Crypto exchange Gemini took to Twitter on March 8 to deny rumors about its banking relationship with United States financial conglomerate JPMorgan being terminated. In a brief and straightforward message, Gemini stated that “despite reporting to the contrary, Gemini’s banking relationship remains intact with JPMorgan.”
The comments came in response to a previous report that claimed without naming a source that the banking ties between the two companies were ending.
Despite reporting to the contrary, Gemini’s banking relationship remains intact with JPMorgan.
— Gemini (@Gemini) March 8, 2023
The rumors surfaced amid uncertainty about the future relationship between the banking system and the crypto industry in the United States, as regulatory pressure and market outflows after the dramatic collapse of crypto exchange FTX keep driving banks to reduce their exposure to cryptocurrency assets.
Among the most recent examples is Silvergate Bank.

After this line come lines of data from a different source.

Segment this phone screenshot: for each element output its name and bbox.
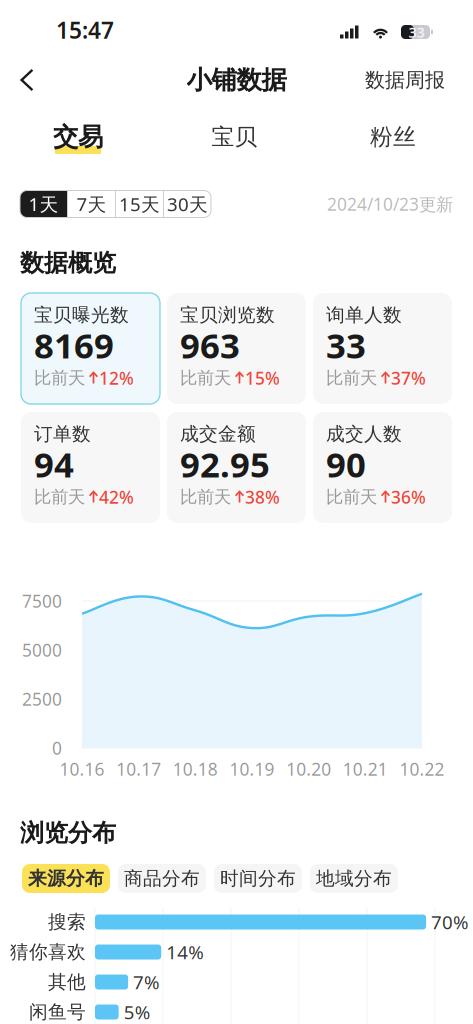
- staticText: 7%: [133, 970, 160, 994]
- staticText: 92.95: [180, 441, 270, 487]
- button[interactable]: 数据周报: [361, 58, 449, 102]
- staticText: 浏览分布: [20, 818, 116, 848]
- button[interactable]: 成交金额: [167, 412, 306, 523]
- staticText: 猜你喜欢: [10, 940, 86, 963]
- button[interactable]: 1天: [20, 190, 67, 218]
- button[interactable]: 宝贝曝光数: [21, 293, 160, 404]
- staticText: 数据概览: [20, 248, 116, 278]
- staticText: 小铺数据: [186, 64, 286, 96]
- staticText: 成交金额: [180, 422, 256, 445]
- staticText: 询单人数: [326, 304, 402, 326]
- button[interactable]: 成交人数: [313, 412, 452, 523]
- staticText: 数据周报: [365, 68, 445, 92]
- staticText: 7天: [76, 192, 106, 216]
- staticText: 10.22: [400, 758, 444, 780]
- staticText: 38%: [245, 486, 280, 508]
- staticText: 比前天: [34, 367, 85, 389]
- staticText: 闲鱼号: [29, 1000, 86, 1023]
- staticText: 90: [326, 441, 366, 487]
- button[interactable]: 时间分布: [214, 864, 302, 893]
- staticText: 10.18: [173, 758, 218, 780]
- button[interactable]: 订单数: [21, 412, 160, 523]
- staticText: 粉丝: [370, 123, 416, 151]
- staticText: 10.21: [343, 758, 388, 780]
- staticText: 宝贝: [212, 123, 258, 151]
- staticText: 10.17: [116, 758, 161, 780]
- staticText: 37%: [391, 366, 426, 390]
- staticText: 其他: [48, 970, 86, 993]
- staticText: 比前天: [326, 486, 377, 508]
- staticText: 时间分布: [220, 867, 296, 890]
- staticText: 42%: [99, 486, 134, 508]
- button[interactable]: 商品分布: [118, 864, 206, 893]
- staticText: 比前天: [34, 486, 85, 508]
- staticText: 8169: [34, 322, 114, 368]
- staticText: 2024/10/23更新: [327, 192, 453, 216]
- staticText: 14%: [166, 940, 204, 964]
- staticText: 成交人数: [326, 422, 402, 445]
- staticText: 12%: [99, 366, 134, 390]
- staticText: 10.20: [286, 758, 331, 780]
- staticText: 70%: [431, 910, 469, 934]
- staticText: 5%: [124, 1000, 151, 1024]
- button[interactable]: 粉丝: [348, 114, 438, 160]
- staticText: 比前天: [180, 367, 231, 389]
- staticText: 比前天: [180, 486, 231, 508]
- button[interactable]: 询单人数: [313, 293, 452, 404]
- staticText: 7500: [22, 590, 62, 612]
- staticText: 比前天: [326, 367, 377, 389]
- staticText: 地域分布: [316, 867, 392, 890]
- button[interactable]: 30天: [164, 190, 211, 218]
- staticText: 5000: [22, 638, 62, 662]
- button[interactable]: 15天: [116, 190, 163, 218]
- button[interactable]: 宝贝浏览数: [167, 293, 306, 404]
- staticText: 15%: [245, 366, 280, 390]
- staticText: 963: [180, 322, 240, 368]
- button[interactable]: 来源分布: [22, 864, 110, 893]
- button[interactable]: Back: [5, 58, 49, 102]
- staticText: 订单数: [34, 422, 91, 445]
- button[interactable]: 7天: [68, 190, 115, 218]
- staticText: 10.16: [60, 758, 104, 780]
- staticText: 33: [326, 322, 366, 368]
- staticText: 来源分布: [28, 867, 104, 890]
- staticText: 30天: [167, 192, 208, 216]
- staticText: 宝贝浏览数: [180, 304, 275, 326]
- staticText: 商品分布: [124, 867, 200, 890]
- staticText: 交易: [53, 121, 103, 152]
- staticText: 36%: [391, 486, 426, 508]
- staticText: 15:47: [56, 15, 114, 45]
- staticText: 94: [34, 441, 74, 487]
- button[interactable]: 宝贝: [190, 114, 280, 160]
- staticText: 0: [52, 736, 62, 760]
- button[interactable]: 地域分布: [310, 864, 398, 893]
- staticText: 搜索: [48, 910, 86, 933]
- staticText: 宝贝曝光数: [34, 304, 129, 326]
- staticText: 33: [408, 22, 424, 42]
- staticText: 1天: [28, 192, 58, 216]
- staticText: 2500: [22, 688, 62, 710]
- staticText: 15天: [119, 192, 160, 216]
- staticText: 10.19: [230, 758, 274, 780]
- button[interactable]: 交易: [33, 114, 123, 160]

On March 3, the crypto bank disclosed plans to discontinue its digital assets’ payment network, claiming the termination was a “risk-based decision.” Concerns that a liquidity crisis could lead to a bankruptcy filing increased last week after Silvergate postponed filing its annual 10-K financial report.
Related: Banks under pressure from U.S. authorities to cut ties with crypto firms
Silvergate reportedly borrowed $3.6 billion from the U.S. Federal Home Loan Banks System (FHLB) to mitigate a surge in withdrawals. The FHLB is a consortium of 11 regional banks across the United States that provide funds to other banks and lenders.
Another bank making a move away from crypto is Signature Bank. In December, it announced plans to reduce crypto services, return funds to customers and close crypto-related accounts. The bank also borrowed nearly $10 billion from the FHLB system in the last quarter of 2022 due to liquidity issues related to the bear market and FTX’s bankruptcy.
Banks’ moves are impacting crypto firms. In February, Binance announced it would temporarily suspend bank transfers of U.S. dollars. A few weeks earlier, in January, the exchange said its SWIFT transfer partner, Signature Bank, would only process trades by users with U.S. dollar bank accounts over $100,000.